Parks Regulation (Amendment) Act 1926
- Parliament of the United Kingdom
- Long title: An Act to amend the Parks Regulation Act, 1872.
- Citation: 16 & 17 Geo. 5. c. 36
- Territorial extent: England and Wales; Scotland;

Dates
- Royal assent: 15 December 1926
- Commencement: 15 December 1926

Other legislation
- Amends: Parks Regulation Act 1872]
- Amended by: Statute Law Revision Act 1950; Transfer of Functions (Ministry of Food) Order 1955; Criminal Procedure (Scotland) Act 1975; Criminal Justice Act 1982; Statute Law (Repeals) Act 1989; Police Reform and Social Responsibility Act 2011;

Status: Amended

History of passage through Parliament

Text of statute as originally enacted

Text of the Parks Regulation (Amendment) Act 1926 as in force today (including any amendments) within the United Kingdom, from legislation.gov.uk.

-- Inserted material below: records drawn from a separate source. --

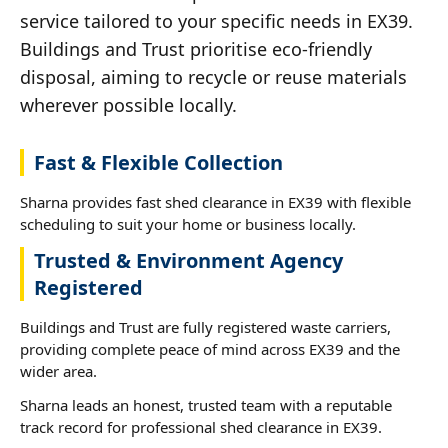
service tailored to your specific needs in EX39.
Buildings and Trust prioritise eco-friendly
disposal, aiming to recycle or reuse materials
wherever possible locally.
Fast & Flexible Collection
Sharna provides fast shed clearance in EX39 with flexible
scheduling to suit your home or business locally.
Trusted & Environment Agency
Registered
Buildings and Trust are fully registered waste carriers,
providing complete peace of mind across EX39 and the
wider area.
Sharna leads an honest, trusted team with a reputable
track record for professional shed clearance in EX39.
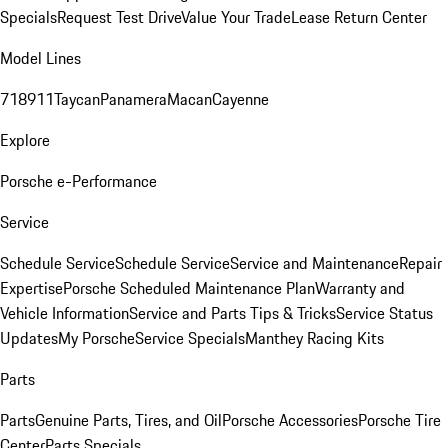
Specials
Request Test Drive
Value Your Trade
Lease Return Center
Model Lines
718
911
Taycan
Panamera
Macan
Cayenne
Explore
Porsche e-Performance
Service
Schedule Service
Schedule Service
Service and Maintenance
Repair
Expertise
Porsche Scheduled Maintenance Plan
Warranty and
Vehicle Information
Service and Parts Tips & Tricks
Service Status
Updates
My Porsche
Service Specials
Manthey Racing Kits
Parts
Parts
Genuine Parts, Tires, and Oil
Porsche Accessories
Porsche Tire
Center
Parts Specials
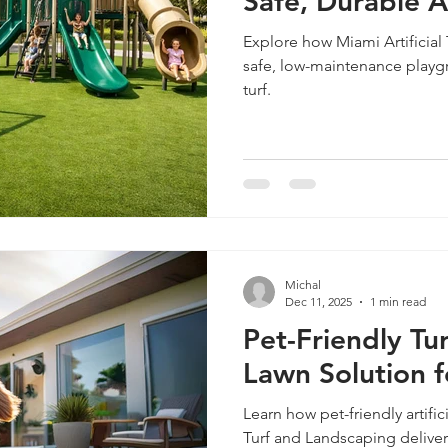
Safe, Durable Ar
Explore how Miami Artificial
safe, low-maintenance playgr
turf.
Michal
Dec 11, 2025
1 min read
Pet-Friendly Tur
Lawn Solution 
Learn how pet-friendly artifici
Turf and Landscaping deliver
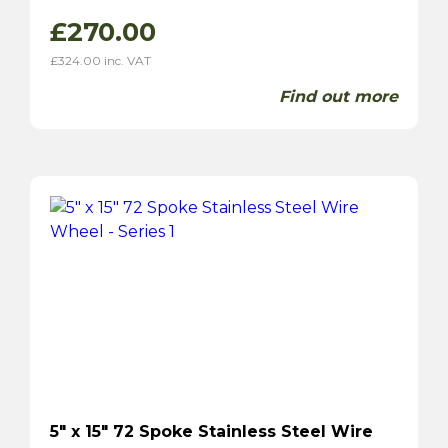
£
270.00
£
324.00
inc. VAT
Find out more
5″ x 15″ 72 Spoke Stainless Steel Wire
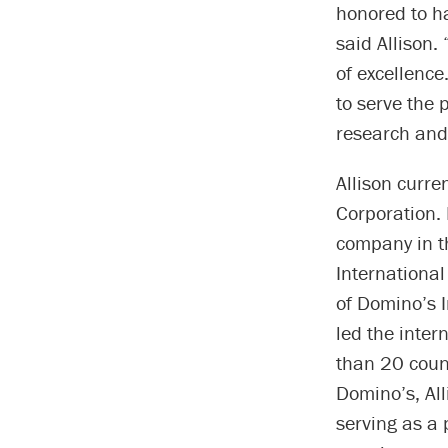
honored to ha
said Allison. 
of excellence
to serve the 
research and 
Allison curre
Corporation. 
company in t
International
of Domino’s I
led the inte
than 20 coun
Domino’s, Al
serving as a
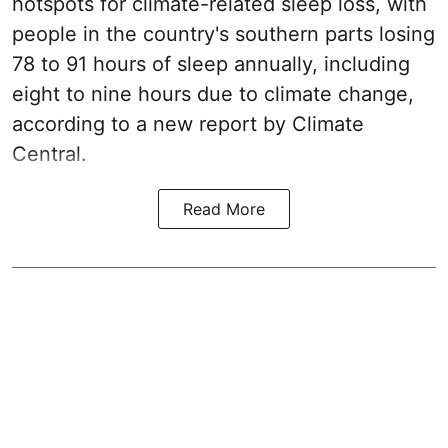
hotspots for climate-related sleep loss, with
people in the country's southern parts losing
78 to 91 hours of sleep annually, including
eight to nine hours due to climate change,
according to a new report by Climate
Central.
Read More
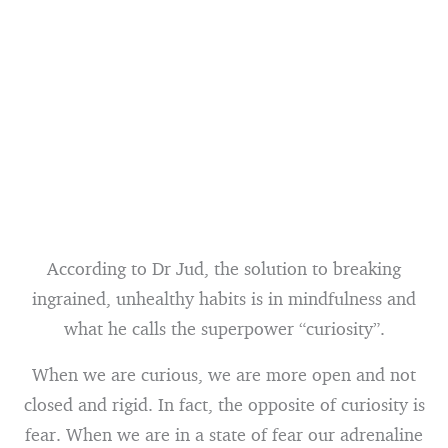
According to Dr Jud, the solution to breaking
ingrained, unhealthy habits is in mindfulness and
what he calls the superpower “curiosity”.
When we are curious, we are more open and not
closed and rigid. In fact, the opposite of curiosity is
fear. When we are in a state of fear our adrenaline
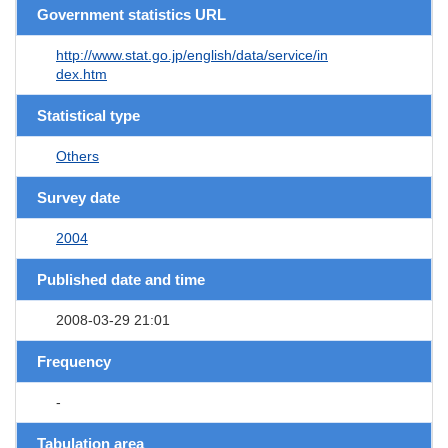
Government statistics URL
http://www.stat.go.jp/english/data/service/in
dex.htm
Statistical type
Others
Survey date
2004
Published date and time
2008-03-29 21:01
Frequency
-
Tabulation area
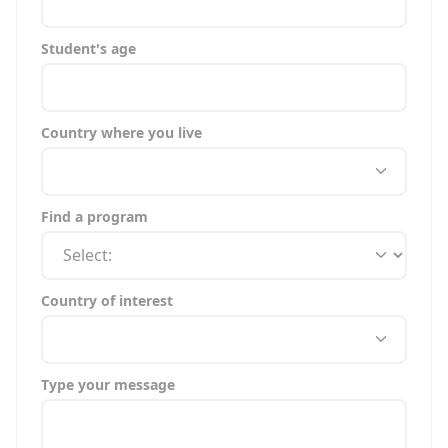
Student's age
Country where you live
Find a program
Country of interest
Type your message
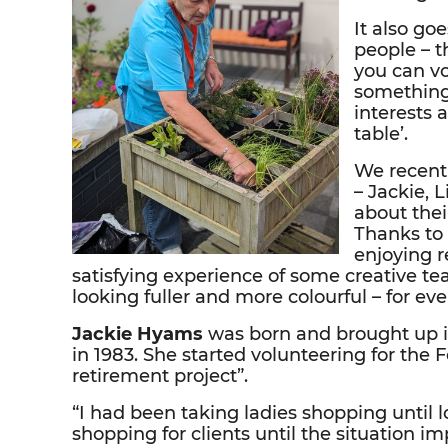
It also go
people – t
you can vo
something
interests 
table’.
We recentl
– Jackie, 
about thei
Thanks to 
enjoying r
satisfying experience of some creative t
looking fuller and more colourful – for ev
Jackie Hyams
was born and brought up i
in 1983. She started volunteering for the 
retirement project”.
“I had been taking ladies shopping until
shopping for clients until the situation im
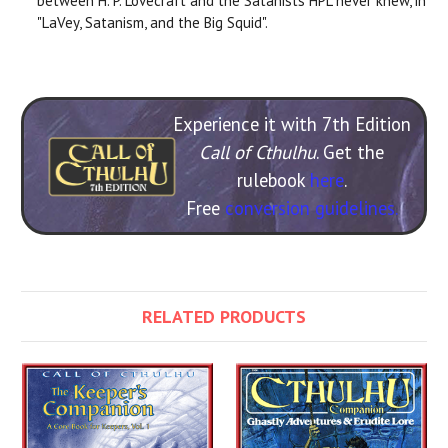
between H. P. Lovecraft and the Satanists HPL never knew, in
"LaVey, Satanism, and the Big Squid".
Experience it with 7th Edition
Call of Cthulhu
. Get the
rulebook
here
.
Free
conversion guidelines.
RELATED PRODUCTS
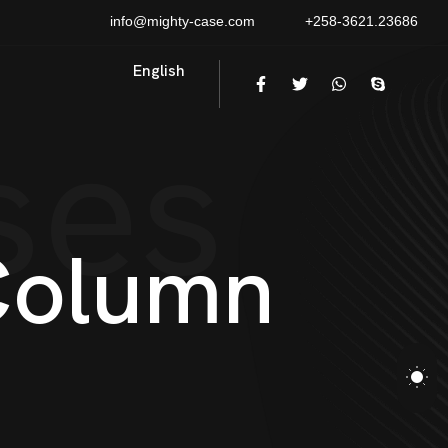
info@mighty-case.com
+258-3621.23686
English
ses
C
o
l
u
m
n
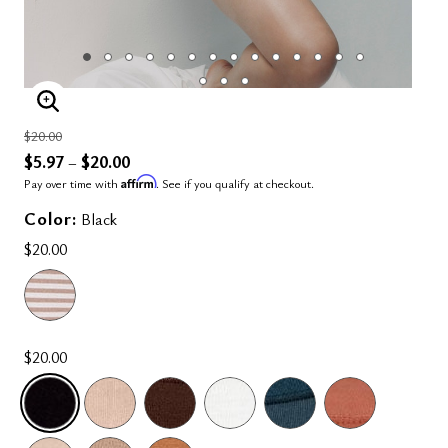
ENLARGE IMAGE
Price reduced from
to
$20.00
$5.97
$20.00
–
Affirm
Pay over time with
. See if you qualify at checkout.
Color:
Black
$20.00
$20.00
SELECTED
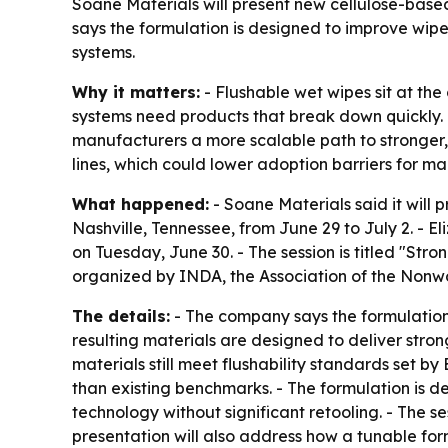
Soane Materials will present new cellulose-base
says the formulation is designed to improve wipe
systems.
Why it matters:
- Flushable wet wipes sit at th
systems need products that break down quickly. 
manufacturers a more scalable path to stronger, 
lines, which could lower adoption barriers for ma
What happened:
- Soane Materials said it will
Nashville, Tennessee, from June 29 to July 2. - El
on Tuesday, June 30. - The session is titled "St
organized by INDA, the Association of the Nonwo
The details:
- The company says the formulation c
resulting materials are designed to deliver str
materials still meet flushability standards set 
than existing benchmarks. - The formulation is 
technology without significant retooling. - The s
presentation will also address how a tunable fo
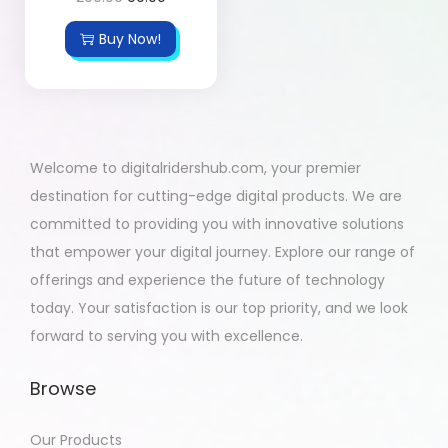
Buy Now!
Welcome to digitalridershub.com, your premier
destination for cutting-edge digital products. We are
committed to providing you with innovative solutions
that empower your digital journey. Explore our range of
offerings and experience the future of technology
today. Your satisfaction is our top priority, and we look
forward to serving you with excellence.
Browse
Our Products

= Parks Regulation (Amendment) Act 1926 =

Act of the Parliament of the United Kingdom

The Parks Regulation (Amendment) Act 1926 (16 & 17 Geo. 5. c. 36) was an act of the United Kingdom, amending the Parks Regulation Act 1872 (35 & 36 Vict. c. 15). It altered the earlier act's remit from "all parks, gardens, recreation grounds, open spaces and other land" managed or controlled by the "Commissioners of Her Majesty's Works and Public Buildings" to those managed or controlled by the "Commissioners of Works" (or in the case of Kew Gardens the Minister of Agriculture and Fisheries), though the provisions of the 1872 act's first schedule were only to apply to parks where they had already been in effect immediately before the 1926 act came into effect (Section 1). It also transferred the regulation-making powers of the 1872 acts to the Commissioners of Works and the Minister of Agriculture and Fisheries (Section 2).